A lot has been said and written about Bhangarh in Rajasthan. And when you think of Bhangarh what first comes to mind are its famous ruins and the popular folklores that add to its mystique. Haunted or not, what it also offers is architectural beauty that few pay attention to. Here, we revisit the place that has now come to be known as one of the most haunted places in India.
Located near Alwar in Rajasthan, Bhangarh Fort is an easy day trip from Sariska. It’s best to drive from Delhi and spend the night on the fringes of the Sariska National Park, and leave for Bhangarh the following morning.
Legend has it
The most popular legend is that of the beautiful princess Ratnavati of Bhangarh.
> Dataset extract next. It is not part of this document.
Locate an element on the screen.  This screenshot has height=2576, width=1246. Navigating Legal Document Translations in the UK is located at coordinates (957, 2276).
It is said that a sorcerer fell in love with her, and made a magic potion in order to make her fall in love with him. He tried to sell this potion off as a beauty enhancing oil to her maid. The princess, however, saw through the whole act and poured it on the ground. This oil is said to have then turned into a boulder that crushed the sorcerer, who cursed her saying that the she would die without an heir to leave behind, and the place would soon be razed to the grounds.
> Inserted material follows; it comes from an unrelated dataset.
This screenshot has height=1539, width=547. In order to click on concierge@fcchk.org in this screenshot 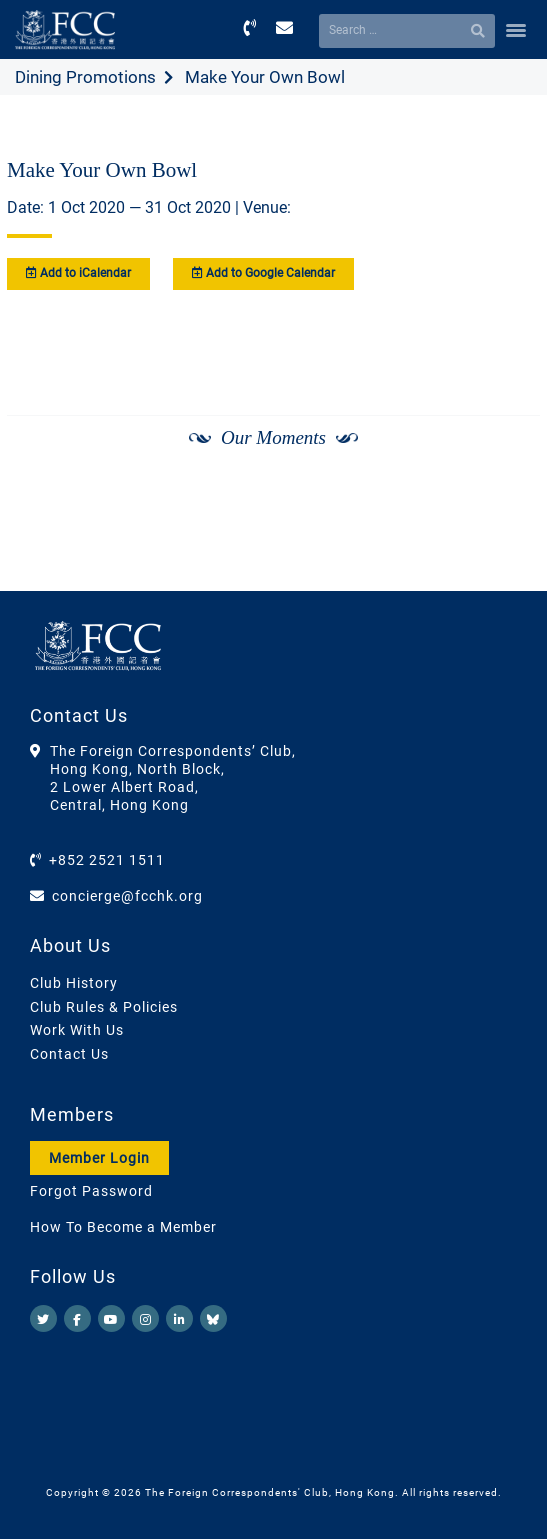 , I will do `click(127, 896)`. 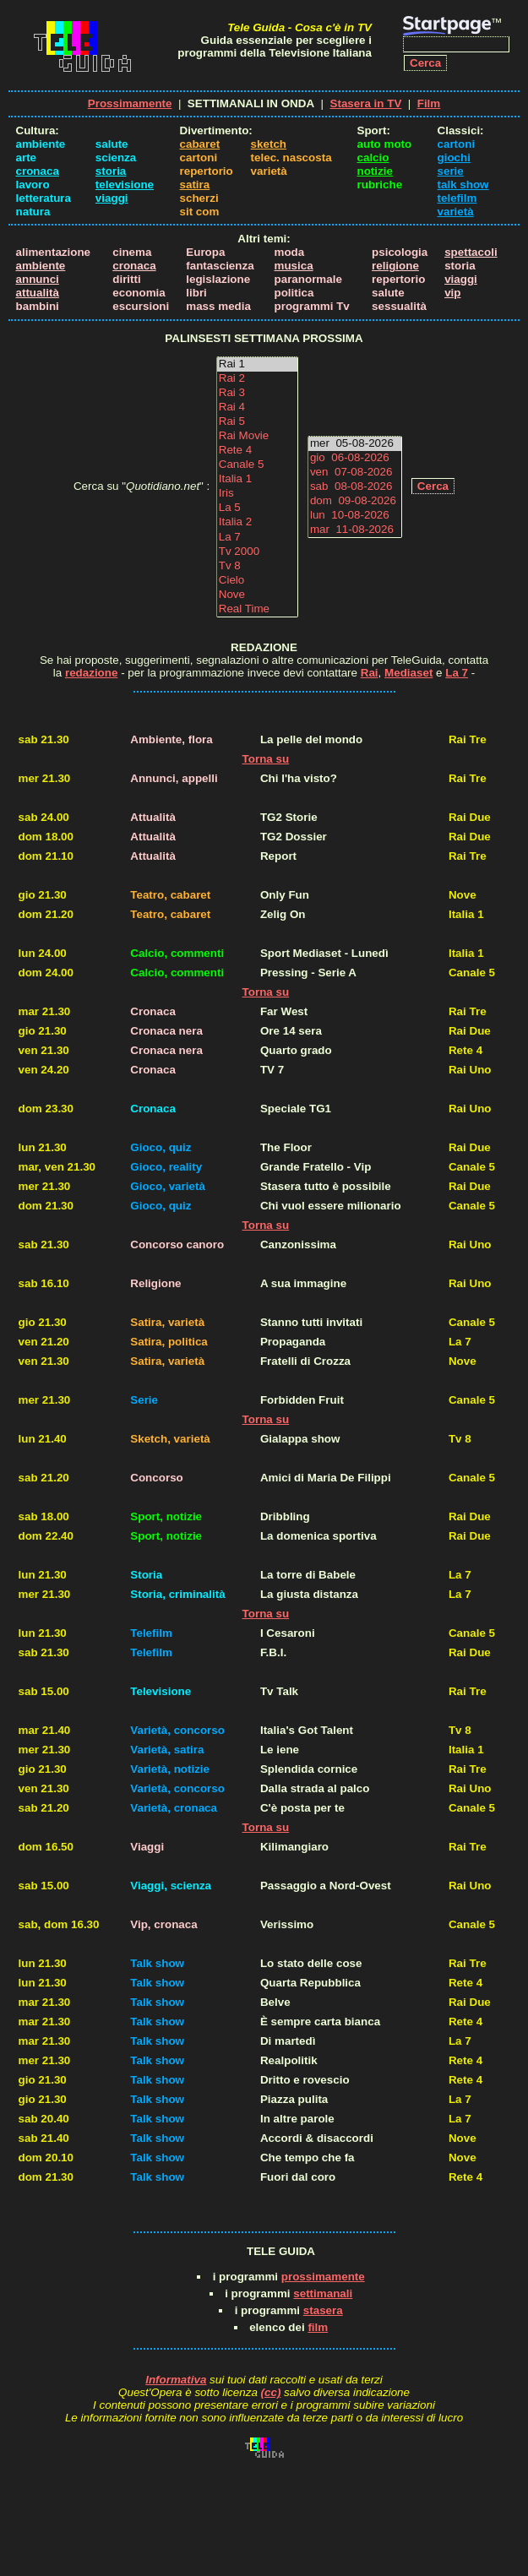  What do you see at coordinates (257, 609) in the screenshot?
I see `Real Time` at bounding box center [257, 609].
Historically speaking, a great famine in the 1800s is believed to have caused the end of the all life there.
Yet another legend claims that king Madho Singh decided to make the fort his capital in the 17th century after getting the approval from Guru Balu Nath who meditated at the highest point there. He got permission on the one condition that the shadow of the palace should never fall on his meditation spot; else the city would be ruined. However, the king’s ambitious descendants paid no heed to this and built it to such heights that the palace cast a shadow on the meditation spot. And this led to Bhangarh’s undoing. One can still see this spot high up beyond a rocky trail.
The minute you enter the premises, the grandeur of the place will floor you. The entire place is a song in stone; from the pathways down which inhabitants once walked to the broken arches under which flourished a bustling bazaar, to the ruins of the dancing girls’ quarters, and the imposing fort that still stands in all its crumbling splendor. Walk through the massive entrance to the main fort, and climb up for a rewarding view.
Wandering through these historic ruins is said to have sent many a pulse racing because of the stories that are told, but the architecture merits equal attention. Bhangarh is a grand monument, indeed. One can’t help but feel sad that its praiseworthy architecture now lies buried in its legends.
What to expect
Other than the odd visitor, don’t be surprised if you see a large number of locals (and langurs!) walking around the premises. While Bhangarh is a haunted and ruined settlement, it still holds a place of reverence in the hearts of the villagers who see it as the bastion of their forefathers and kings. There are several temples here, many of which are visited by the devout on various days of the week. Devotees also flock an awning inside the fort where the resident djinn is believed to appear on Tuesdays. A little trap door under it leads to a dungeon down below into which it supposedly disappears.
Break any rules, including the tacit ones. An ASI board stands in welcome, warning visitors against entering the fort after sunset. There’s even a hefty fine for it, which means they are serious about deterring people from straying in. This might come across as a little intimidating, but not only the ASI, the locals too dislike visitors from going inside once it’s dark. Do so, and you will be punished aptly, they say. Keep the thirst for adventure reserved for spotting tigers in Sariska.
Where to stay
Getting accommodation around Bhangarh is tricky, so it’s best to book beforehand. Alwar has a place for all budgets, but if you want to combine a safari at Sariska with your trip, Vanaashraya in the Tehla village is a great choice. The place has luxurious tents and organizes safaris and trips to surrounding areas including Bhangarh.